Io (quasi) sessantadue anni. C'ero quel trenta maggio 1984. Da tifoso. Tribuna Tevere centrale, settore in cui non ho mai più messo piede, detto con tutto il rispetto per chi lo frequenta. Potete immaginare quello che per me e intere generazioni hanno rappresentato Liverpool, Anfield, Grobbelaar, Neal, Souness, Rush, Kennedy.

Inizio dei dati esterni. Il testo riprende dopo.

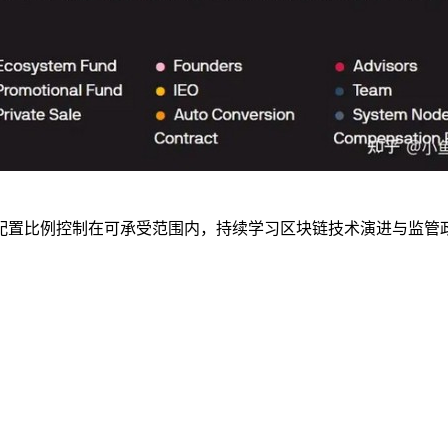
配置比例控制在可承受范围内，持续学习区块链技术演进与监管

Il tempo ha mitigato solo in parte. Ho fatto pace soltanto con Anfield. Dove sono stato in tre occasioni, due al seguito della Roma, una per andare a trovare Alberto Aquilani, un ragazzo romano e romanista, cresciuto nel settore giovanile di Trigoria che, per ragioni di bilancio, era stato ceduto proprio al Liverpool per una cifra superiore ai venti milioni di euro. Quelli che servivano per rimettere a posto il bilancio della società. Niente di male, sia chiaro, di male, semmai, c'è che qualcuno, chi ha detto Aquilani?, ha poi provato a far finta di niente raccontando certificate falsità.

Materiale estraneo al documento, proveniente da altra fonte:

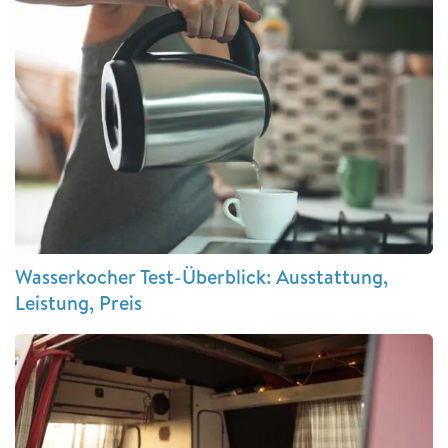
Wasserkocher Test-Überblick: Ausstattung,
Leistung, Preis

Anfield più che uno stadio è una magia. È uno degli stadi più antichi in Inghilterra, ma allo stesso tempo tra i più moderni che ci siano. Anche se là dentro si respira il profumo di quel calcio che non c'è più, l'inno che canta tutto lo stadio,

You'll never walk alone, è qualcosa che ti entra nel cuore, ti commuove e non te lo dimentichi più, la Kop è una Curva come ce ne sono poche altre soprattutto in Inghilterra.

È lo stadio che mi ha emozionato di più e, posso garantire, di stadi ne ho visitati parecchi, dal Bernabeu a Wembley, dal Camp Nou, all'Allianz di Monaco, dall'Emirates al vecchio Highbury che ora non c'è più. Anfield è davvero uno spettacolo. E quel giorno che andai con Aquilani, mi ha conquistato in maniera definitiva. Perché ho fatto il giro dello stadio, le scalette che portano al campo con quello stemma This is Anfield che ti fa accelerare il cuore, i ristoranti, le fotografie, gli spogliatoi. Tanta roba, anche se è la casa di quel Liverpool che ci ha privato di un grande sogno.

Dicevamo che si respira il profumo di un calcio d'altri tempi, ma nello stesso tempo è uno stadio di questi tempi. Andai alla partita (contro il Fulham) grazie ad Aquilani, tre biglietti per il sottoscritto e i miei due amici, Francesco e Marco Galanti, romanisti fracichi. A fine partita ci condussero alla Family room, mi pare che recitasse così la targhetta all'esterno. All'interno, un enorme salone, potevano accedere soltanto i familiari e gli amici di staff tecnico e calciatori. Un buffet da applausi a scena aperta, baby sitter per i bambini di Gerrard e compagni, animatori, camerieri, cortesia e sorrisi. Ci trovammo a mangiare qualcosa al fianco di Pep Reina, sì il portiere del Napoli, e Javier Mascherano, all'epoca pezzi grossi di quel Liverpool. Ci passò l'appetito, ma solo perché il buffet era inglese.